Saint-Louis, le 7 juin 2012, lors de la réunion du Conseil des ministres délocalisé, Monsieur le président de la République donne des instructions à son gouvernement pour faire le bilan de la politique de décentralisation au Sénégal afin d’ouvrir un chemin pour un véritable développement.
Ziguinchor, le mercredi 27 juin 2012, Monsieur le président de la République, en réunion du Conseil des ministres délocalisé, lance «l’option de territorialisation des politiques publiques, d’organiser le premier Conseil interministériel de l’Administration territoriale et diligenter l’élaboration et la mise en œuvre du projet territorial de l’Etat en Casamance pour faire de cette région le territoire test de cette nouvelle politique».

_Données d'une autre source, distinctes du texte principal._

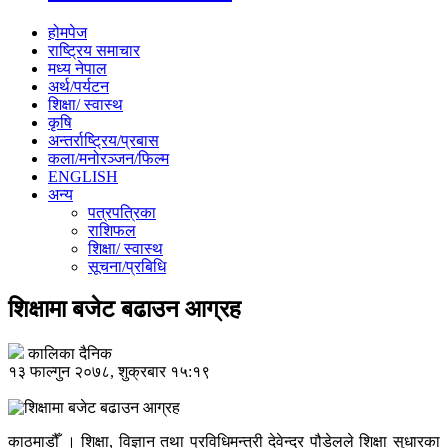
होमपेज
राष्ट्रिय समाचार
मध्य नेपाल
अर्थ/पर्यटन
शिक्षा/ स्वास्थ
कृषि
अन्तर्राष्ट्रिय/प्रबास
कला/मनोरञ्जन/फिल्म
ENGLISH
अन्य
पत्रपत्रिका
राशिफल
शिक्षा/ स्वास्थ
सूचना/प्रबिधि
शिक्षामा बजेट बढाउन आग्रह
कालिका दैनिक
१३ फाल्गुन २०७८, शुक्रबार १५:१९
काठमाडौँ । शिक्षा, विज्ञान तथा प्रविधिमन्त्री देवेन्द्र पौडेलले शिक्षा सुधारका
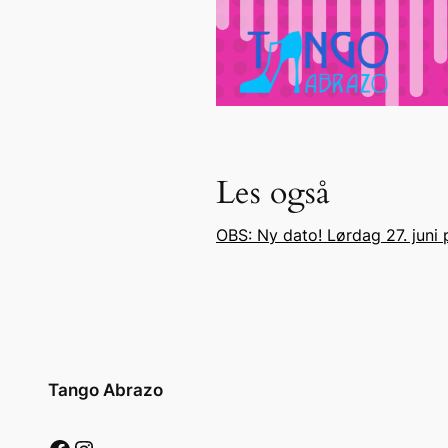
Les også
OBS: Ny dato! Lørdag 27. juni
Tango Abrazo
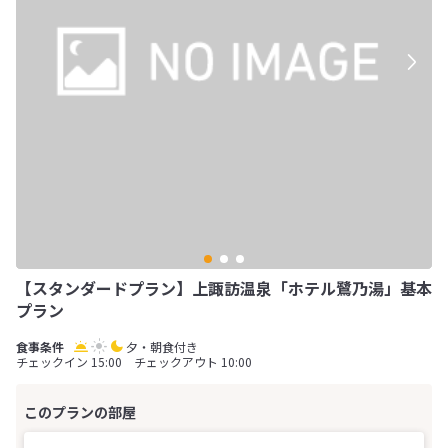
【スタンダードプラン】上諏訪温泉「ホテル鷺乃湯」基本
プラン
夕・朝食付き
チェックイン 15:00 チェックアウト 10:00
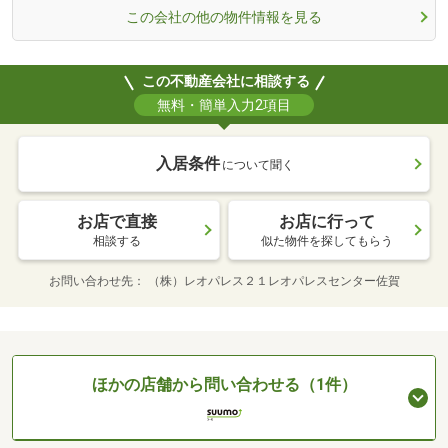
この会社の他の物件情報を見る
この不動産会社に相談する
無料・簡単入力2項目
入居条件
について聞く
お店で直接
お店に行って
相談する
似た物件を探してもらう
お問い合わせ先
（株）レオパレス２１レオパレスセンター佐賀
ほかの店舗から問い合わせる（1件）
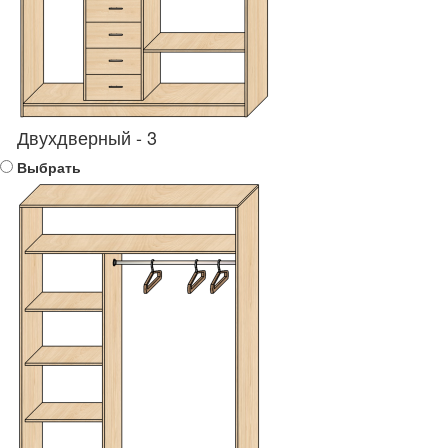
Двухдверный - 3
Выбрать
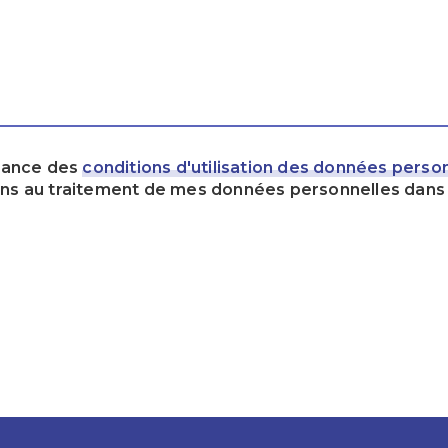
ssance des
conditions d'utilisation des données perso
ens au traitement de mes données personnelles dans 
ndeau des cookies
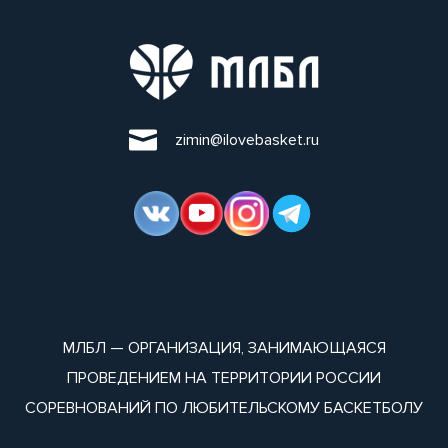
zimin@ilovebasket.ru
МЛБЛ — ОРГАНИЗАЦИЯ, ЗАНИМАЮЩАЯСЯ
ПРОВЕДЕНИЕМ НА ТЕРРИТОРИИ РОССИИ
СОРЕВНОВАНИЙ ПО ЛЮБИТЕЛЬСКОМУ БАСКЕТБОЛУ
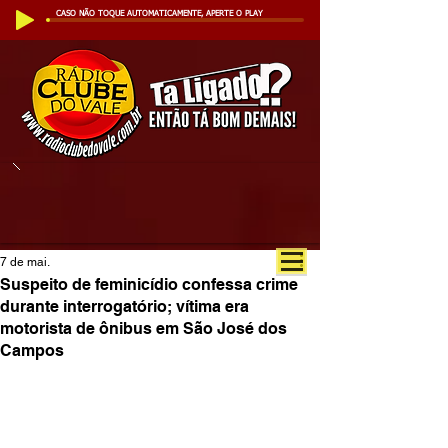
CASO NÃO TOQUE AUTOMATICAMENTE, APERTE O PLAY
7 de mai.
Suspeito de feminicídio confessa crime
durante interrogatório; vítima era
motorista de ônibus em São José dos
Campos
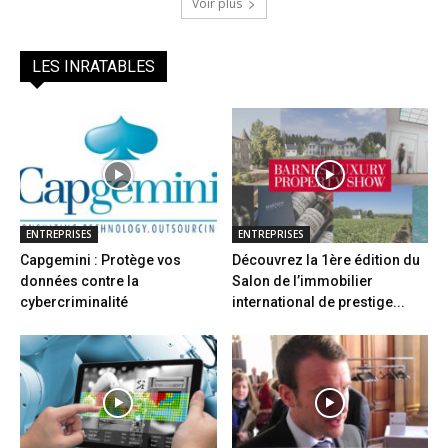
Voir plus
LES INRATABLES
ENTREPRISES
ENTREPRISES
Capgemini : Protège vos
Découvrez la 1ère édition du
données contre la
Salon de l’immobilier
cybercriminalité
international de prestige...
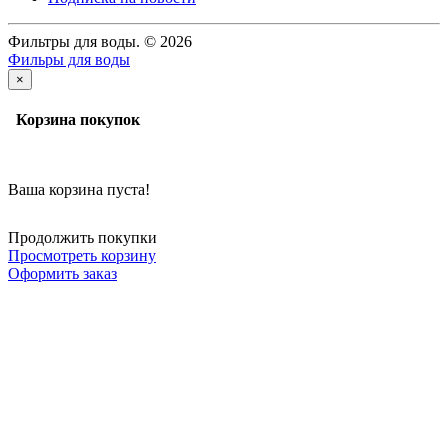
Фильтры для воды. © 2026
Фильры для воды
×
Корзина покупок
Ваша корзина пуста!
Продолжить покупки
Просмотреть корзину
Оформить заказ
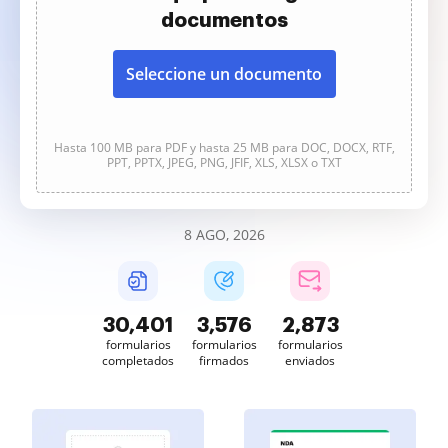
documentos
Seleccione un documento
Hasta 100 MB para PDF y hasta 25 MB para DOC, DOCX, RTF,
PPT, PPTX, JPEG, PNG, JFIF, XLS, XLSX o TXT
8 AGO, 2026
30,401
3,577
2,873
formularios
formularios
formularios
completados
firmados
enviados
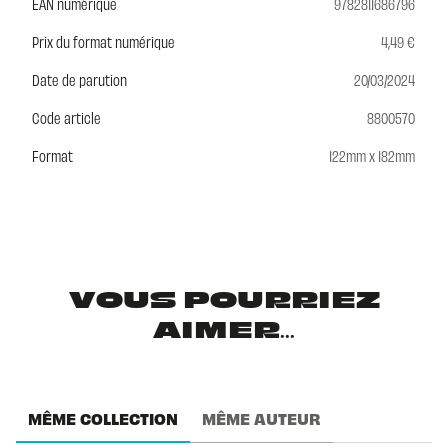
EAN numérique
9782811686796
Prix du format numérique
4,49 €
Date de parution
20/03/2024
Code article
8800570
Format
122mm x 182mm
VOUS POURRIEZ
AIMER...
MÊME COLLECTION
MÊME AUTEUR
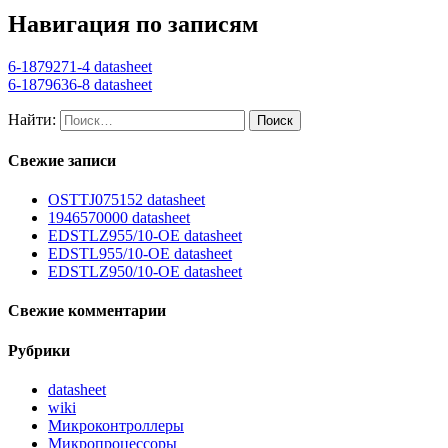
Навигация по записям
6-1879271-4 datasheet
6-1879636-8 datasheet
Найти:
Свежие записи
OSTTJ075152 datasheet
1946570000 datasheet
EDSTLZ955/10-OE datasheet
EDSTL955/10-OE datasheet
EDSTLZ950/10-OE datasheet
Свежие комментарии
Рубрики
datasheet
wiki
Микроконтроллеры
Микропроцессоры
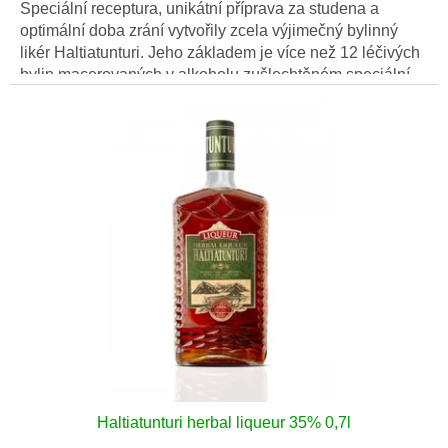
Speciální receptura, unikátní příprava za studena a
optimální doba zrání vytvořily zcela výjimečný bylinný
likér Haltiatunturi. Jeho základem je více než 12 léčivých
bylin macerovaných v alkoholu zušlechtěném speciální
skandinávskou technologii.
Haltiatunturi herbal liqueur 35% 0,7l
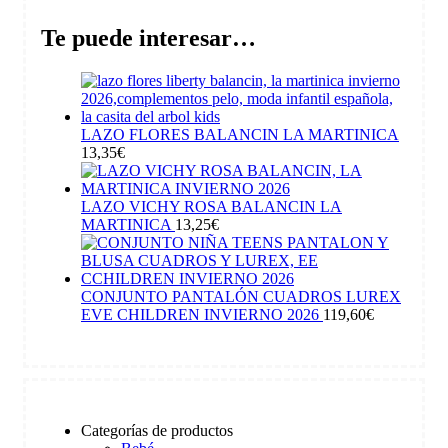
Te puede interesar…
LAZO FLORES BALANCIN LA MARTINICA
13,35
€
LAZO VICHY ROSA BALANCIN LA
MARTINICA
13,25
€
CONJUNTO PANTALÓN CUADROS LUREX
EVE CHILDREN INVIERNO 2026
119,60
€
Categorías de productos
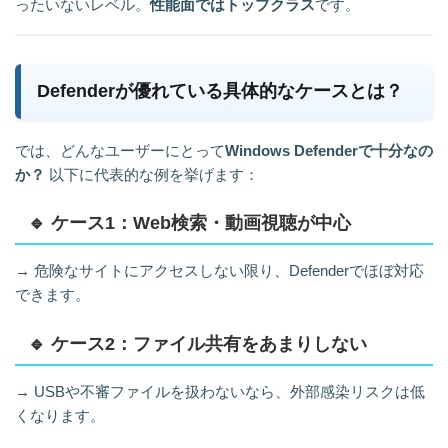
ったいないレベル。
性能面ではトップクラス
です。
Defenderが優れている具体的なケースとは？
では、どんなユーザーにとって
Windows Defenderで十分なの
か？
以下に代表的な例を挙げます：
🔹 ケース1：Web検索・動画視聴が中心
→ 危険なサイトにアクセスしない限り、Defenderでほぼ対応
できます。
🔹 ケース2：ファイル共有をあまりしない
→ USBや不審ファイルを扱わないなら、外部感染リスクは低
くなります。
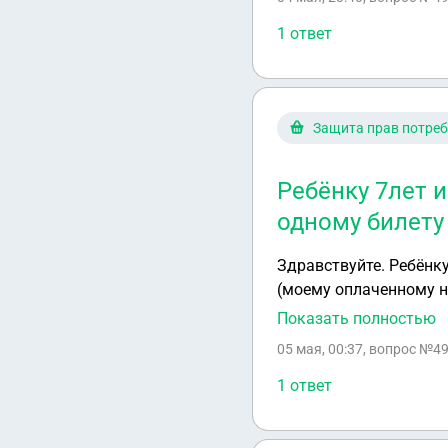
1 ответ
Защита прав потреб
Ребёнку 7лет и
одному билету
Здравствуйте. Ребёнку
(моему оплаченному на
проезд бесплатный, к
Показать полностью
05 мая, 00:37
, вопрос №49
1 ответ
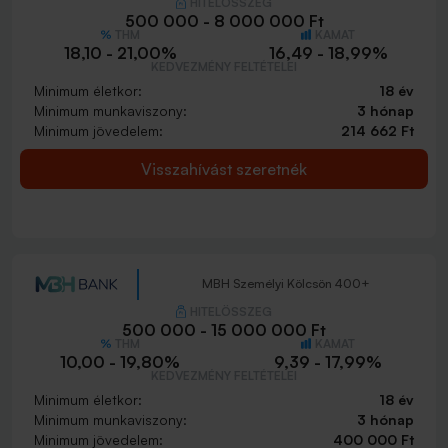
HITELÖSSZEG
500 000 - 8 000 000 Ft
THM
KAMAT
18,10 - 21,00%
16,49 - 18,99%
KEDVEZMÉNY FELTÉTELEI
Minimum életkor:
18 év
Minimum munkaviszony:
3 hónap
Minimum jövedelem:
214 662 Ft
Visszahívást szeretnék
MBH Személyi Kölcsön 400+
HITELÖSSZEG
500 000 - 15 000 000 Ft
THM
KAMAT
10,00 - 19,80%
9,39 - 17,99%
KEDVEZMÉNY FELTÉTELEI
Minimum életkor:
18 év
Minimum munkaviszony:
3 hónap
Minimum jövedelem:
400 000 Ft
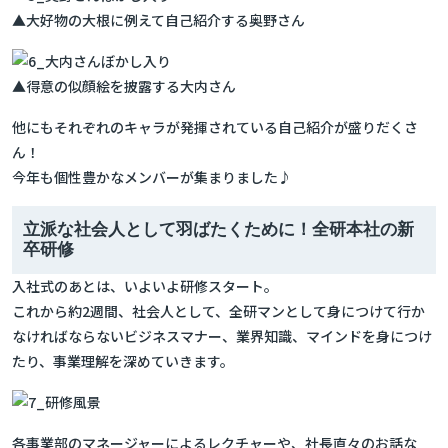
▲大好物の大根に例えて自己紹介する奥野さん
▲得意の似顔絵を披露する大内さん
他にもそれぞれのキャラが発揮されている自己紹介が盛りだくさ
ん！
今年も個性豊かなメンバーが集まりました♪
立派な社会人として羽ばたくために！全研本社の新
卒研修
入社式のあとは、いよいよ研修スタート。
これから約2週間、社会人として、全研マンとして身につけて行か
なければならないビジネスマナー、業界知識、マインドを身につけ
たり、事業理解を深めていきます。
各事業部のマネージャーによるレクチャーや、社長直々のお話な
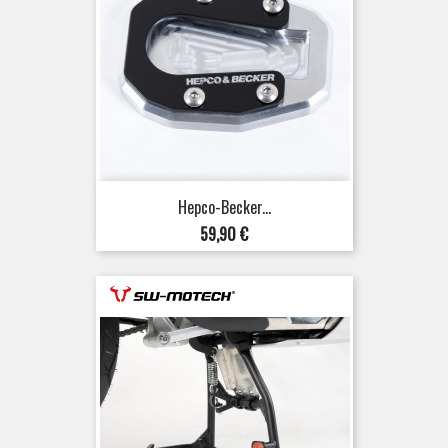
Hepco-Becker...
Preis
59,90 €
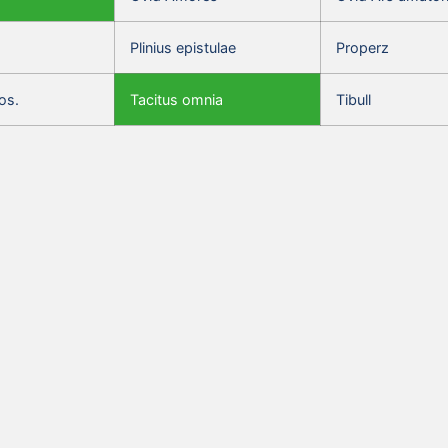
Plinius epistulae
Properz
os.
Tacitus omnia
Tibull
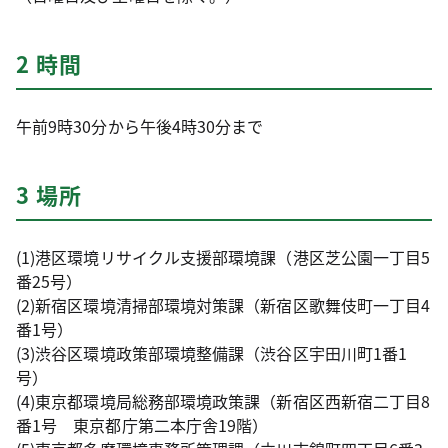
2 時間
午前9時30分から午後4時30分まで
3 場所
(1)港区環境リサイクル支援部環境課（港区芝公園一丁目5
番25号）
(2)新宿区環境清掃部環境対策課（新宿区歌舞伎町一丁目4
番1号）
(3)渋谷区環境政策部環境整備課（渋谷区宇田川町1番1
号）
(4)東京都環境局総務部環境政策課（新宿区西新宿二丁目8
番1号 東京都庁第二本庁舎19階）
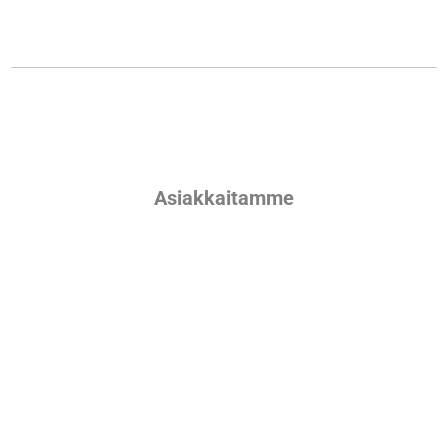
Asiakkaitamme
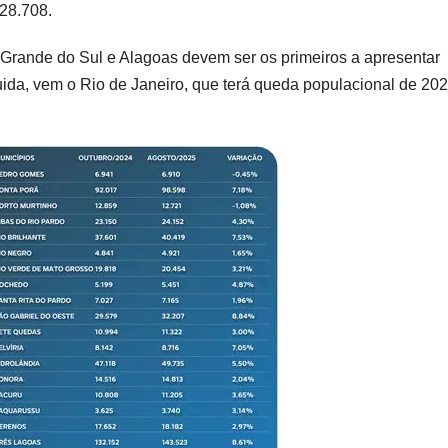
28.708.
Grande do Sul e Alagoas devem ser os primeiros a apresentar
guida, vem o Rio de Janeiro, que terá queda populacional de 20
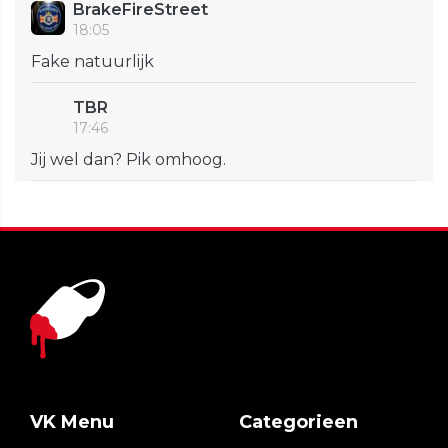
BrakeFireStreet
18:05
Fake natuurlijk
TBR
17:46
Jij wel dan? Pik omhoog.
VK Menu
Categorieen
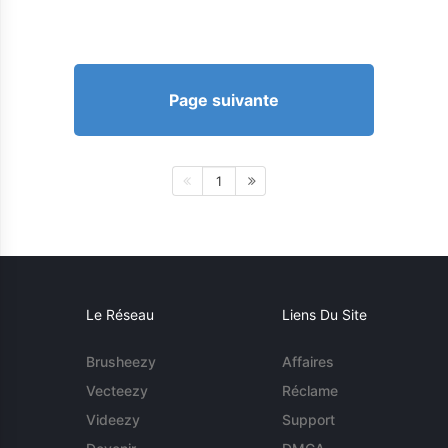
Page suivante
1
Le Réseau
Liens Du Site
Brusheezy
Affaires
Vecteezy
Réclame
Videezy
Support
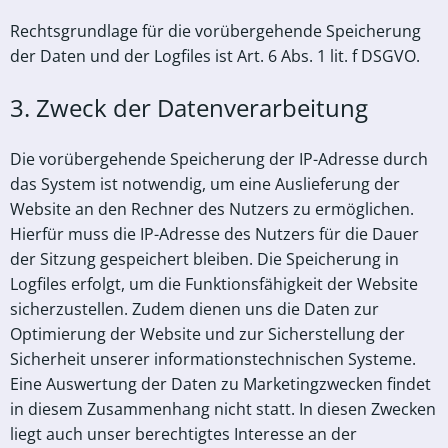
Rechtsgrundlage für die vorübergehende Speicherung
der Daten und der Logfiles ist Art. 6 Abs. 1 lit. f DSGVO.
3. Zweck der Datenverarbeitung
Die vorübergehende Speicherung der IP-Adresse durch
das System ist notwendig, um eine Auslieferung der
Website an den Rechner des Nutzers zu ermöglichen.
Hierfür muss die IP-Adresse des Nutzers für die Dauer
der Sitzung gespeichert bleiben. Die Speicherung in
Logfiles erfolgt, um die Funktionsfähigkeit der Website
sicherzustellen. Zudem dienen uns die Daten zur
Optimierung der Website und zur Sicherstellung der
Sicherheit unserer informationstechnischen Systeme.
Eine Auswertung der Daten zu Marketingzwecken findet
in diesem Zusammenhang nicht statt. In diesen Zwecken
liegt auch unser berechtigtes Interesse an der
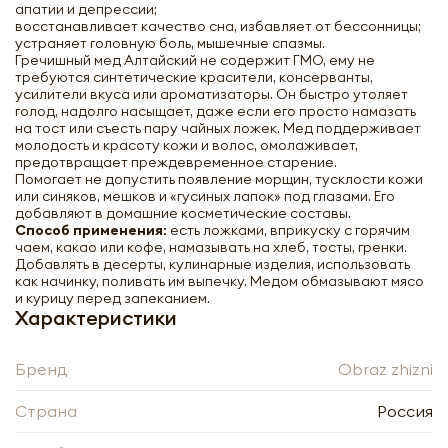
апатии и депрессии;
восстанавливает качество сна, избавляет от бессонницы;
устраняет головную боль, мышечные спазмы.
Гречишный мед Алтайский не содержит ГМО, ему не
требуются синтетические красители, консерванты,
усилители вкуса или ароматизаторы. Он быстро утоляет
голод, надолго насыщает, даже если его просто намазать
на тост или съесть пару чайных ложек. Мед поддерживает
молодость и красоту кожи и волос, омолаживает,
предотвращает преждевременное старение.
Помогает не допустить появление морщин, тусклости кожи
или синяков, мешков и «гусиных лапок» под глазами. Его
добавляют в домашние косметические составы.
Гречишный мед Алтайский (honey)
Способ применения:
есть ложками, вприкуску с горячим
LifeWay | Образ Жизни 500г
чаем, какао или кофе, намазывать на хлеб, тосты, гренки.
Добавлять в десерты, кулинарные изделия, использовать
как начинку, поливать им выпечку. Медом обмазывают мясо
и курицу перед запеканием.
-
+
Характеристики
Бренд
Obraz zhizni
Страна
Россия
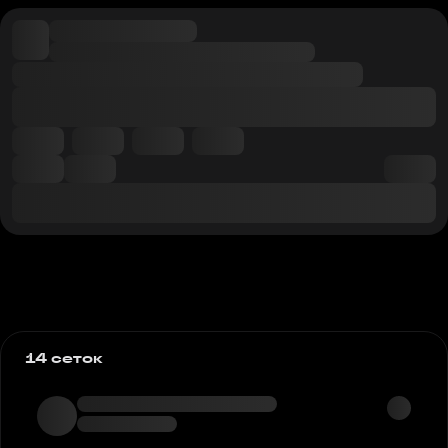
14 сеток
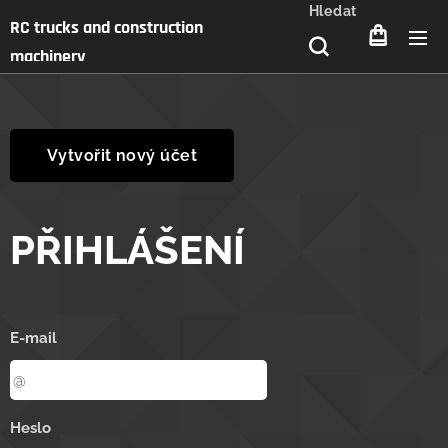
Hledat
RC trucks and construction
machinery
Vytvořit nový účet
PŘIHLÁŠENÍ
E-mail
Heslo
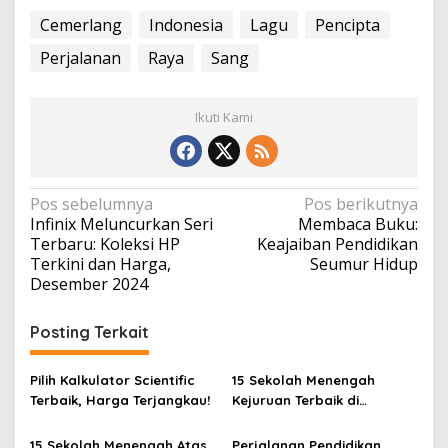
Cemerlang
Indonesia
Lagu
Pencipta
Perjalanan
Raya
Sang
Ikuti Kami
N
Pos sebelumnya
Pos berikutnya
Infinix Meluncurkan Seri
Membaca Buku:
a
Terbaru: Koleksi HP
Keajaiban Pendidikan
v
Terkini dan Harga,
Seumur Hidup
Desember 2024
i
g
Posting Terkait
a
s
Pilih Kalkulator Scientific
15 Sekolah Menengah
i
Terbaik, Harga Terjangkau!
Kejuruan Terbaik di
Indonesia Berdasarkan
p
Hasil Ujian Tulis Berbasis
15 Sekolah Menengah Atas
Perjalanan Pendidikan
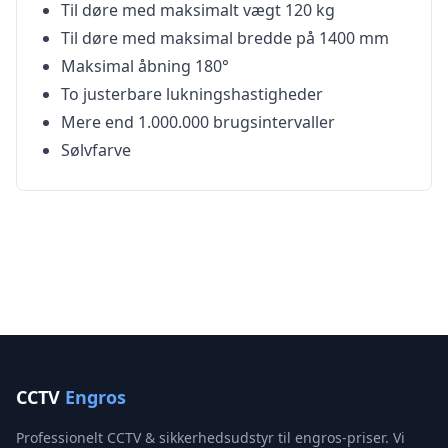
Til døre med maksimalt vægt 120 kg
Til døre med maksimal bredde på 1400 mm
Maksimal åbning 180°
To justerbare lukningshastigheder
Mere end 1.000.000 brugsintervaller
Sølvfarve
CCTV
Engros
Professionelt CCTV & sikkerhedsudstyr til engros-priser. Vi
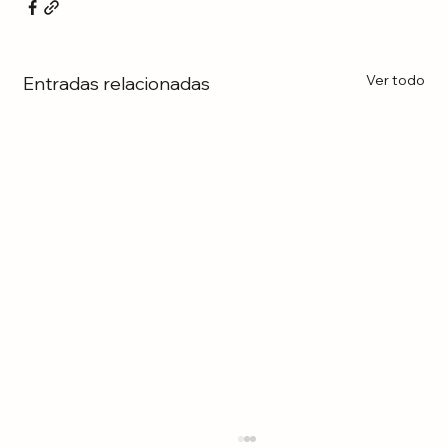
Ver todo
Entradas relacionadas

Dakar, le jeudi 17 janvier 2013, en réunion du Conseil des ministres, Monsieur le président de la République indique qu’il faut «asseoir une véritable politique de développement et de mise en valeur des potentialités des territoires à l’horizon 2022 et élaborer une Loi d’orientation pour le développement durable des territoires (Lodt)».
Enfin, pour arriver à une loi consensuelle et aller aux élections locales qui étaient fixées au 29 juin 2014, Monsieur le président de la République avait indiqué clairement l’option de «construire, dans le cadre d’un dialogue consensuel et prospectif, le renouveau de la modernisation de l’Etat, à travers une décentralisation cohérente dans ses principes et performante dans sa mise en œuvre». Le gouvernement prit ainsi l’option pour «la refondation majeure de l’action territoriale de l’Etat à travers le projet de réforme dénommé «Acte 3 de la décentralisation».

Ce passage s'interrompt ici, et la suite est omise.